Incident Response
TSC mapping: CC7.3 (Incident evaluation), CC7.4 (Incident response), CC7.5 (Recovery from incidents)
SOC 2 auditors do not expect zero incidents. They expect a documented, tested process for detecting, classifying, containing, and recovering from incidents — and evidence that the process was followed.
1. Detection Pipeline
The detection chain connects GuardDuty, Security Hub, and Config findings into an automated alert pipeline.
GuardDuty Finding
Security Hub Finding → EventBridge → SNS → PagerDuty / Slack / Email
Config Rule Violation
Route HIGH/CRITICAL GuardDuty findings to SNS
# Create SNS topic for security alerts
aws sns create-topic --name security-incidents
# Subscribe the on-call engineer's email
aws sns subscribe \
--topic-arn arn:aws:sns:<region>:<account>:security-incidents \
--protocol email \
--notification-endpoint [email protected]
# Create EventBridge rule: GuardDuty severity >= 7 (HIGH)
aws events put-rule \
--name guardduty-high-severity \
--event-pattern '{
"source": ["aws.guardduty"],
"detail-type": ["GuardDuty Finding"],
"detail": {
"severity": [{"numeric": [">=", 7]}]
}
}'
aws events put-targets \
--rule guardduty-high-severity \
--targets '[{
"Id": "sns-security",
"Arn": "arn:aws:sns:<region>:<account>:security-incidents",
"InputTransformer": {
"InputPathsMap": {
"severity": "$.detail.severity",
"type": "$.detail.type",
"account": "$.detail.accountId",
"region": "$.region",
"description": "$.detail.description"
},
"InputTemplate": "\"SECURITY ALERT\\nType: <type>\\nSeverity: <severity>\\nAccount: <account>\\nRegion: <region>\\nDescription: <description>\""
}
}]'
Route Security Hub CRITICAL findings
aws events put-rule \
--name securityhub-critical \
--event-pattern '{
"source": ["aws.securityhub"],
"detail-type": ["Security Hub Findings - Imported"],
"detail": {
"findings": {
"Severity": {"Label": ["CRITICAL"]},
"RecordState": ["ACTIVE"],
"WorkflowState": ["NEW"]
}
}
}'
2. Incident Classification
Not every finding is an incident. Classify before escalating.

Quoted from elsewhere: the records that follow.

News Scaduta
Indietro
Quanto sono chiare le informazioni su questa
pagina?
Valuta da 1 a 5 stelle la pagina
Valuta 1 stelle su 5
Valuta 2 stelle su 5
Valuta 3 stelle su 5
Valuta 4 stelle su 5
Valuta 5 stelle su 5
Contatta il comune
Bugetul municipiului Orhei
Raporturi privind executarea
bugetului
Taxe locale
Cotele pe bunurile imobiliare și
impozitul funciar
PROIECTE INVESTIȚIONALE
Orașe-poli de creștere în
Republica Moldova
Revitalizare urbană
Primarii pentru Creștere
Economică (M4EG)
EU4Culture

| Severity | GuardDuty score | Example | Response SLA |
|---|---|---|---|
| P1 — Critical | ≥ 8.0 | Cryptomining, data exfiltration, compromised credentials | 30 minutes |
| P2 — High | 7.0–7.9 | Unusual API calls, port scanning, brute force | 2 hours |
| P3 — Medium | 4.0–6.9 | Policy violations, misconfiguration findings | 24 hours |
| P4 — Low | < 4.0 | Informational, expected noise | Next business day |
3. Incident Response Runbook
Document and maintain this runbook. Auditors will ask to see it and may ask responders to walk through it.
Step 1 — Contain
# Isolate a compromised EC2 instance: attach a quarantine security group (no inbound, no outbound)

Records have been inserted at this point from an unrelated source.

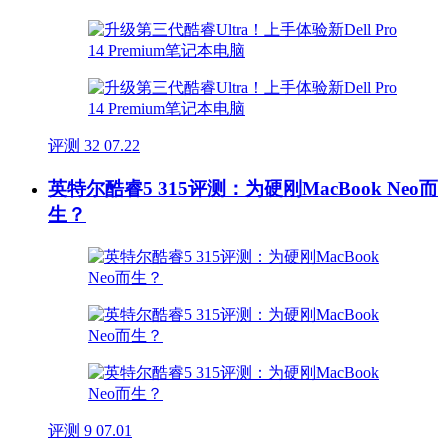
评测
32
07.22
英特尔酷睿5 315评测：为硬刚MacBook Neo而
生？
评测
9
07.01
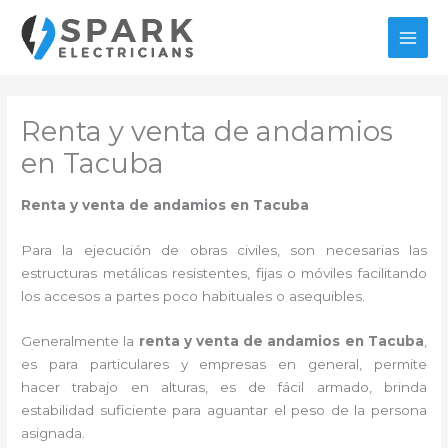
Ir
al
MAI
contenido
MEN
Renta y venta de andamios
en Tacuba
Renta y venta de andamios en Tacuba
Para la ejecución de obras civiles, son necesarias las
estructuras metálicas resistentes, fijas o móviles facilitando
los accesos a partes poco habituales o asequibles.
Generalmente la
renta y venta de andamios en Tacuba
,
es para particulares y empresas en general, permite
hacer trabajo en alturas, es de fácil armado, brinda
estabilidad suficiente para aguantar el peso de la persona
asignada.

aws ec2 create-security-group \
--group-name quarantine \
--description "Quarantine: no inbound or outbound traffic" \
--vpc-id vpc-xxxxxxxxxxxxxxxxx
aws ec2 modify-instance-attribute \
--instance-id i-xxxxxxxxxxxxxxxxx \
--groups sg-quarantine
# Disable a compromised IAM user immediately
aws iam update-login-profile --user-name <username> --no-password-reset-required
aws iam put-user-policy \
--user-name <username> \
--policy-name DenyAll \
--policy-document '{"Version":"2012-10-17","Statement":[{"Effect":"Deny","Action":"*","Resource":"*"}]}'
# Rotate compromised IAM access keys
aws iam update-access-key \
--access-key-id <compromised-key-id> \
--status Inactive \
--user-name <username>
Step 2 — Investigate
# Query CloudTrail for API activity from a specific access key (last 24h)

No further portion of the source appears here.